- _GIVEN DATA_:
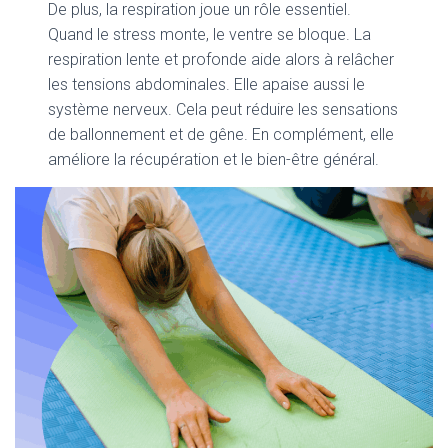
De plus, la respiration joue un rôle essentiel.
Quand le stress monte, le ventre se bloque. La
respiration lente et profonde aide alors à relâcher
les tensions abdominales. Elle apaise aussi le
système nerveux. Cela peut réduire les sensations
de ballonnement et de gêne. En complément, elle
améliore la récupération et le bien-être général.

- _WHAT YOU WILL DO_: Copy each line of the listing that contains the string "respiration".

- _REPLY TO THE EXERCISE_:
De plus, la respiration joue un rôle essentiel.
respiration lente et profonde aide alors à relâcher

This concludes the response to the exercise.